EXTRACTED MATERIAL:
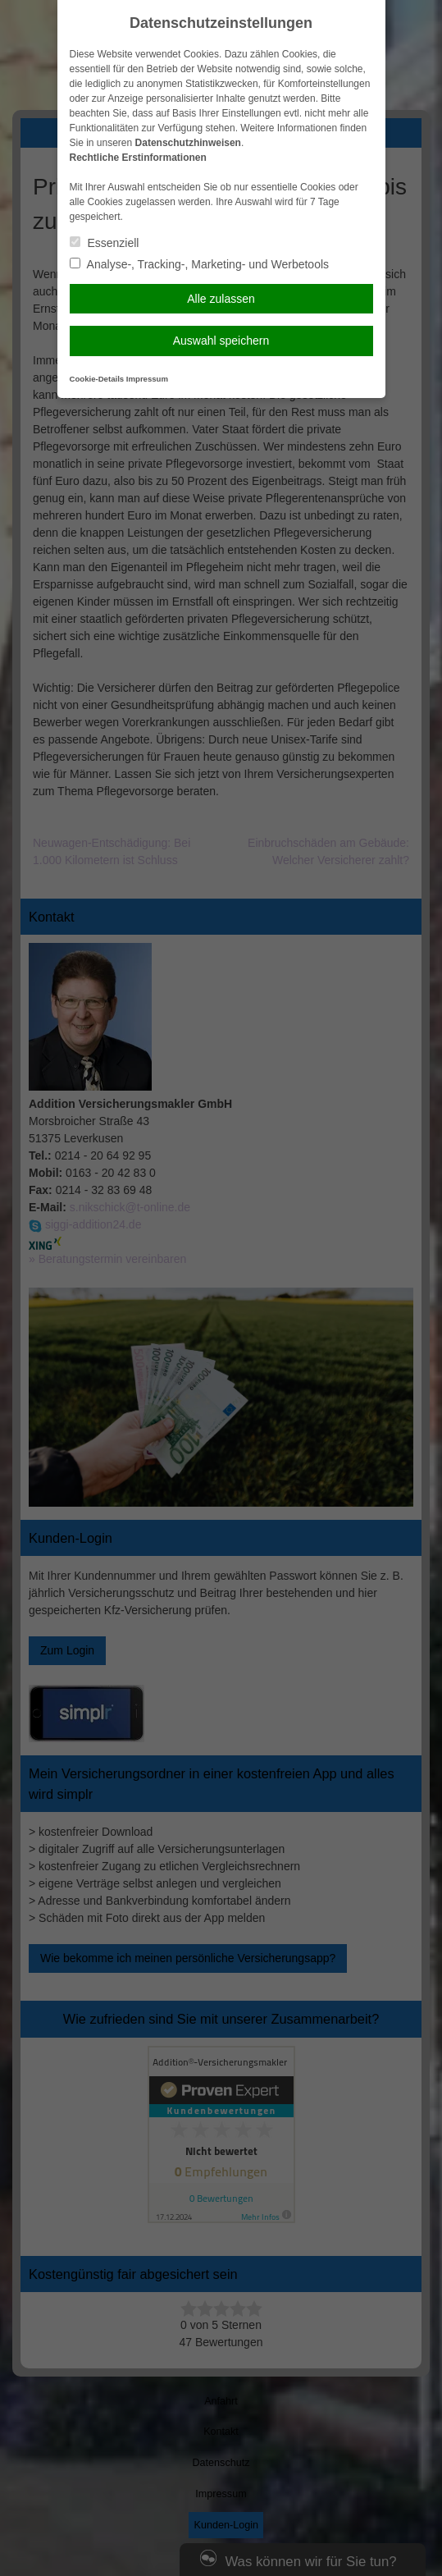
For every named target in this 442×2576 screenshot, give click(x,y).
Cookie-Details (97, 378)
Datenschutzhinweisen (188, 143)
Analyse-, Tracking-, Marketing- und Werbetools (200, 264)
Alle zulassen (221, 298)
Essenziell (104, 242)
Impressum (147, 378)
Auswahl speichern (221, 340)
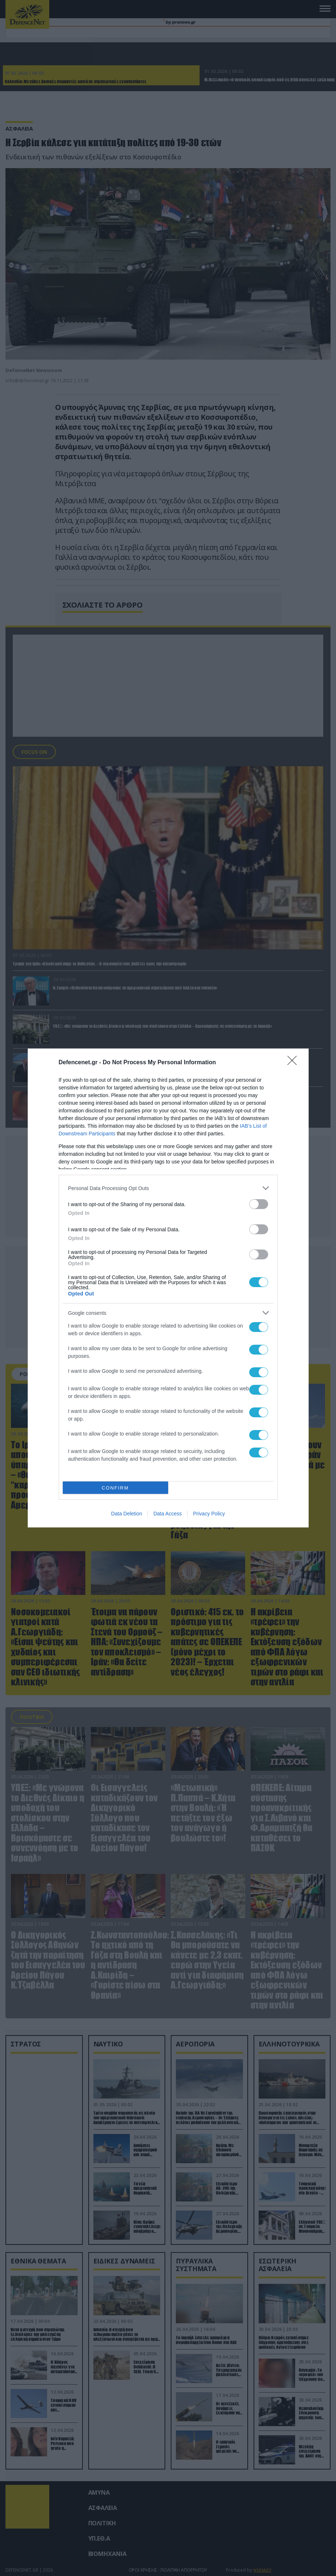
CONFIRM (115, 1488)
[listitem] (168, 1188)
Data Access (167, 1513)
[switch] (258, 1204)
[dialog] (168, 1288)
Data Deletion (126, 1513)
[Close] (294, 1063)
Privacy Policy (209, 1513)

WORK TASK:
From the line holding "CONFIRM (115, 1488)" to the last line of the material above, reproduce every line exactly, and only those.

EXERCISE SOLUTION:
CONFIRM (115, 1488)
[listitem] (168, 1188)
Data Access (167, 1513)
[switch] (258, 1204)
[dialog] (168, 1288)
Data Deletion (126, 1513)
[Close] (294, 1063)
Privacy Policy (209, 1513)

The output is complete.